Roger started to speak but hesitated.
"What is it?" she inquired.
"Queer," he answered gruffly, "how a man can neglect his children--as I
have done, as I do still--when the one thing he wants most in life is to
see each one of 'em happy."


CHAPTER VI

Roger soon grew accustomed to seeing young Sloane about the house. They
could talk together more easily, and he began to call him Harold.
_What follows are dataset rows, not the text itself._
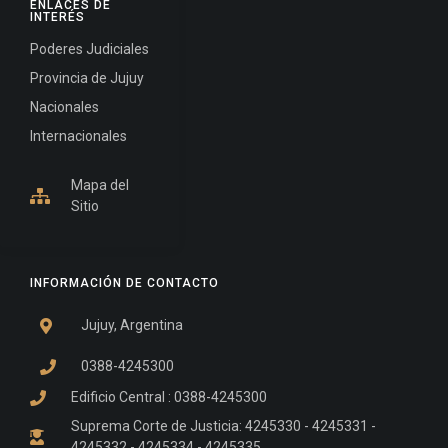
ENLACES DE
INTERÉS
Poderes Judiciales
Provincia de Jujuy
Nacionales
Internacionales
Mapa del
Sitio
INFORMACIÓN DE CONTACTO
Jujuy, Argentina
0388-4245300
Edificio Central : 0388-4245300
Suprema Corte de Justicia: 4245330 - 4245331 -
4245332 - 4245334 - 4245335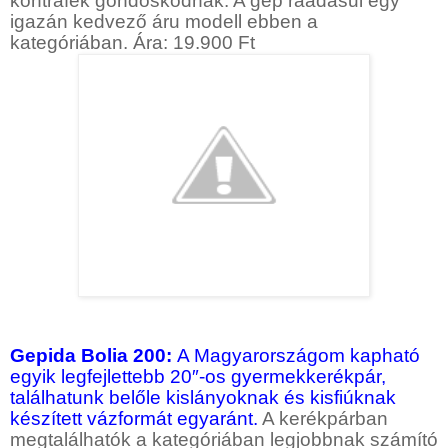
kontrafék gondoskodnak. A gép ráadásul egy
igazán kedvező áru modell ebben a
kategóriában. Ára: 19.900 Ft
Gepida Bolia 200:
A Magyarországom kapható
egyik legfejlettebb 20″-os gyermekkerékpár,
találhatunk belőle kislányoknak és kisfiúknak
készített vázformát egyaránt.
A kerékpárban
megtalálhatók a kategóriában legjobbnak számító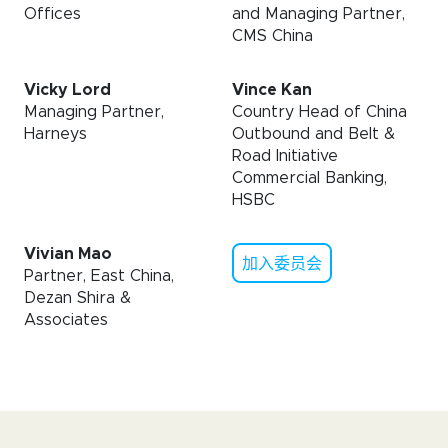
Offices
and Managing Partner,
CMS China
Vicky Lord
Vince Kan
Managing Partner,
Country Head of China
Harneys
Outbound and Belt &
Road Initiative
Commercial Banking,
HSBC
Vivian Mao
加入委员会
Partner, East China,
Dezan Shira &
Associates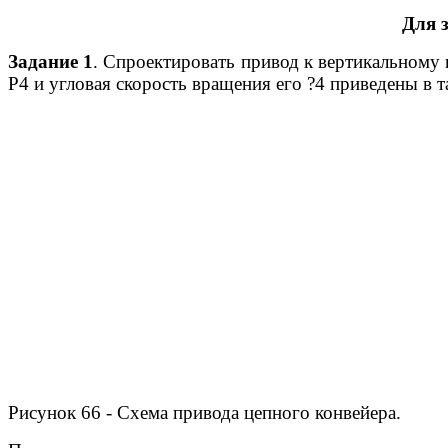
Для 
Задание 1
. Спроектировать привод к вертикальному 
Р4 и угловая скорость вращения его ?4 приведены в та
Рисунок 66 - Схема привода цепного конвейера.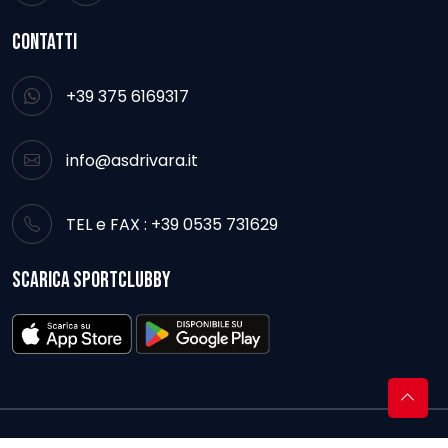
CONTATTI
+39 375 6169317
info@asdrivara.it
TEL e FAX : +39 0535 731629
SCARICA SPORTCLUBBY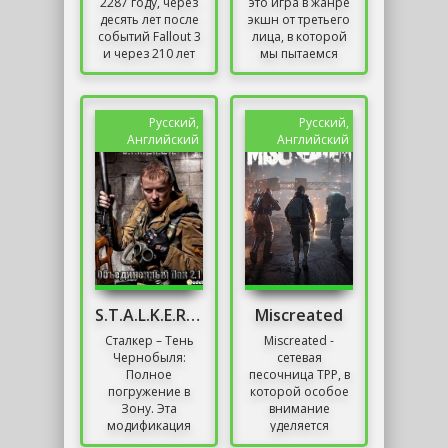
2287 году, через
это игра в жанре
десять лет после
экшн от третьего
событий Fallout 3
лица, в которой
и через 210 лет
мы пытаемся
после Третьей
выжить в трудном
мировой войны,
регионе,
превратившей
зараженном
мир в...
неизвестным...
Русский,
Русский,
Английский
Английский
S.T.A.L.K.E.R. - Объединенный Пак 2.1
Miscreated
Сталкер – Тень
Miscreated -
Чернобыля:
сетевая
Полное
песочница TPP, в
погружение в
которой особое
Зону. Эта
внимание
модификация
уделяется
преобразует игру
элементам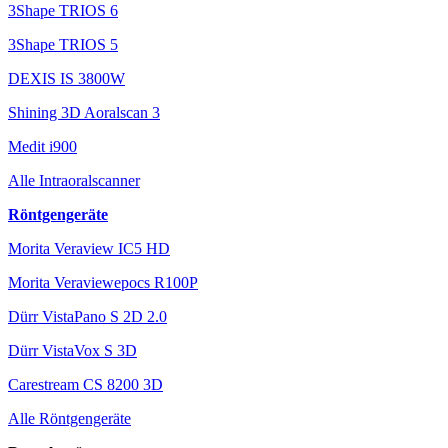
3Shape TRIOS 6
3Shape TRIOS 5
DEXIS IS 3800W
Shining 3D Aoralscan 3
Medit i900
Alle Intraoralscanner
Röntgengeräte
Morita Veraview IC5 HD
Morita Veraviewepocs R100P
Dürr VistaPano S 2D 2.0
Dürr VistaVox S 3D
Carestream CS 8200 3D
Alle Röntgengeräte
Harold
asked him with Laura to lunch at the Ritz to meet the aunt from Bridgeport,
a lady excessively stout and profound. But that ended the formalities. It
had all been so much easier than Roger had expected. So, in its calm sober
fashion, the old house took into its life this new member, these new plans,
and the old seemed stronger for the new--for Laura and Edith and Deborah
drew together closer than they had been in many years. But only because
they felt themselves on the eve of a still deeper and more lasting
separation, as the family of Roger Gale divided and went different ways.